Старший инспектор стоял у окна и разглядывал длинный оранжевый «Кадиллак», припаркованный у тротуара так неаккуратно, что мешал движению на узкой улочке.
– Машина не ваша, я полагаю? – спросил Мейден, обернувшись.
– Нет, конечно, – сказал Манн. – Эта развалина появилась здесь в прошлую пятницу, и с тех пор полиция тщетно ищет владельца. Возможно, он кого-то убил и скрывается от правосудия. Может, вы, старший инспектор, посодействуете, чтобы эту колымагу отсюда убрали?
– Дорогой Манн, – сказал Мейден, не собираясь продолжать разговор на не интересовавшую его тему, – я хочу вас предостеречь от необдуманных действий.
– Садитесь, пожалуйста, старший инспектор, – вежливо произнес Манн. – Вы имеете в виду дело Густава Веерке?
– Конечно. Не нужно быть семи пядей во лбу, чтобы догадаться, что госпожа Ван дер Мей попросила вас заняться расследованием…
– Я не видел ваших людей у дома Кристины.
– Значит, хорошо работают.
– Вы приехали только для того, чтобы меня предупредить? Не поверю.
– Нет, предупреждаю я, потому что хорошо к вам отношусь и не хочу, чтобы у вас были неприятности, дорогой Манн. А приехал, чтобы задать несколько вопросов.
– О моем разговоре с Кристиной, я полагаю.
– Итак, сказала ли она что-то такое, что может понадобиться в расследовании?
– Ничего, – отрезал Манн. – Кристина ушла из дома Веерке в начале одиннадцатого и не знает о том, что там произошло. Можете представить, старший инспектор, ей даже не известно, какую именно травму получил писатель. Его ударили по голове? Он приходил в себя? Если да, то почему не назвал покушавшегося? Где орудие преступления? Если бы вы его нашли, то предъявили бы Кристине в ходе допроса.
– Какой вывод вы из этого сделали? – с любопытством спросил Мейден.
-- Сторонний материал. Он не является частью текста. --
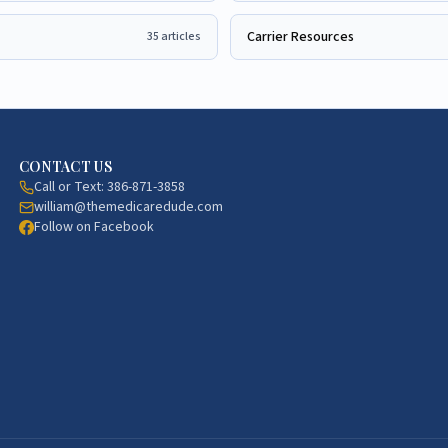
Carrier Resources
35
articles
CONTACT US
Call or Text:
386-871-3858
william@themedicaredude.com
Follow on Facebook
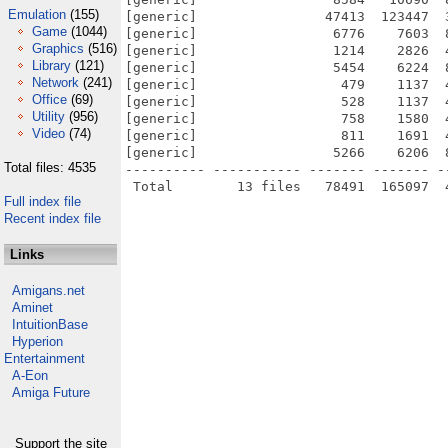
Emulation
(155)
[generic]                47413  123447  
Game
(1044)
[generic]                 6776    7603  
Graphics
(516)
[generic]                 1214    2826  
Library
(121)
[generic]                 5454    6224  
Network
(241)
[generic]                  479    1137  
Office
(69)
[generic]                  528    1137  
Utility
(956)
[generic]                  758    1580  
Video
(74)
[generic]                  811    1691  
[generic]                 5266    6206  
Total files: 4535
---------- ----------- ------- ------- -
Full index file
Recent index file
Links
Amigans.net
Aminet
IntuitionBase
Hyperion
Entertainment
A-Eon
Amiga Future
Support the site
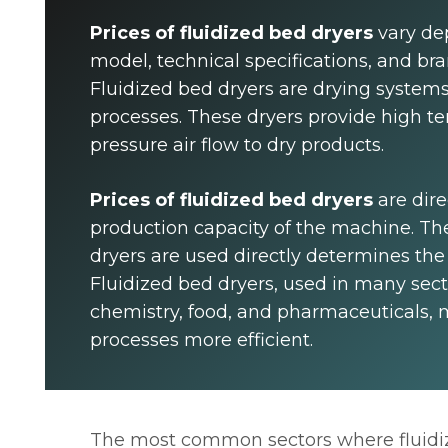
Prices of fluidized bed dryers
vary de
model, technical specifications, and br
Fluidized bed dryers are drying systems
processes. These dryers provide high t
pressure air flow to dry products.
Prices of fluidized bed dryers
are dire
production capacity of the machine. The
dryers are used directly determines the
Fluidized bed dryers, used in many sect
chemistry, food, and pharmaceuticals,
processes more efficient.
The most common sectors where fluidiz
Садиться он не стал, как и Манн – так они и стояли друг напротив друга, будто два бойцовых петуха, готовые в любой момент клюнуть друг друга в темечко острыми клювами.
– Если учесть, что Кристину вы не задержали, то улик против нее у вас нет. Просто у вас нет и других вариантов, верно? Если так, то чем вам может помешать мое расследование? Помню, в деле Ритвелда…
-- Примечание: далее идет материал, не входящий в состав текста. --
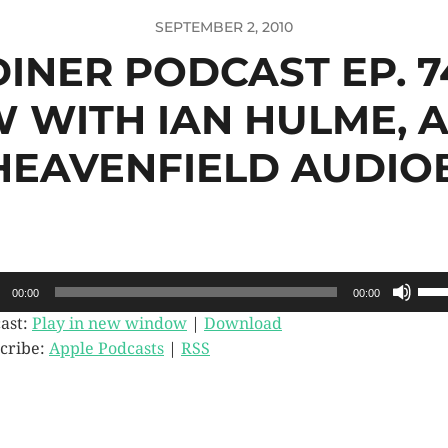
SEPTEMBER 2, 2010
 DINER PODCAST EP. 7
W WITH IAN HULME, 
HEAVENFIELD AUDI
o
Use
00:00
00:00
Up/
er
Arr
ast:
Play in new window
|
Download
key
cribe:
Apple Podcasts
|
RSS
to
incr
or
dec
vol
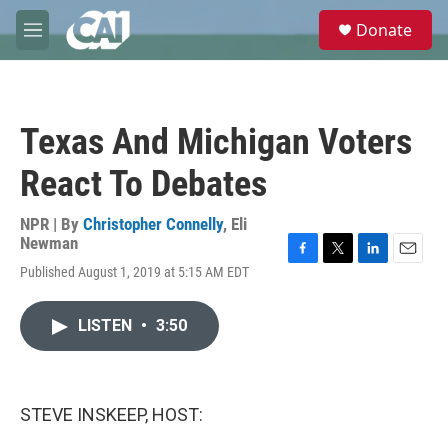
Skip to main content
S
Donate
e
M
a
e
r
n
c
u
h
Texas And Michigan Voters
u
e
React To Debates
r
y
NPR | By
Christopher Connelly
,
Eli
Newman
F
T
L
E
Published August 1, 2019 at 5:15 AM EDT
a
w
i
m
c
i
n
a
e
t
k
i
LISTEN
•
3:50
b
t
e
l
o
e
d
o
r
I
k
n
STEVE INSKEEP, HOST:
– В деле Ритвелда, – прервал Мейден, – именно вы все окончательно запутали.
– Я запутал? – поднял брови Манн. – Помнится, не я вам, а вы мне прочитали лекцию о роли случайностей в нашей жизни, а я пытался вам доказать, что случай в том деле не играл важной роли.
– Если приходится выбирать между случаем и мистикой, – медленно произнес старший инспектор, – я выберу случай. Вы тоже, я в этом уверен.
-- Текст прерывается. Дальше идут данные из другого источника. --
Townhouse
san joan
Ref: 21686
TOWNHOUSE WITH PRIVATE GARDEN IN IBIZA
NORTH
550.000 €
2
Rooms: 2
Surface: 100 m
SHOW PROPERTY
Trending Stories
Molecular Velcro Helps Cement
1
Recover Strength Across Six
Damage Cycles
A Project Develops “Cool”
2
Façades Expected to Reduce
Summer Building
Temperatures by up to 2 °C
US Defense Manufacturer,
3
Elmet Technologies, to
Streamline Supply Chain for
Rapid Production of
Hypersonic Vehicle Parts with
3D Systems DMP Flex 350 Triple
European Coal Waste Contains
– Не знаю, – пробормотал Манн. – Не хотите ли вы сказать, что и в деле Веерке случай…
– Вот именно, – отрезал Мейден. – Перефразируя известного философа, скажу: не умножай случайностей сверх необходимого. И потому я еще раз повторяю: пожалуйста, дорогой Манн, дайте нам спокойно работать…
– И осудить невинного человека?
– Если госпожа Ван дер Мей ни в чем не виновата, ей ничего не грозит, – сказал Мейден. – Особенно, если вы не будете мешать.
– Госпожа Ван дер Мей просила меня о помощи. Старший инспектор, я прекрасно знаю границы того, что могу делать, как частный детектив.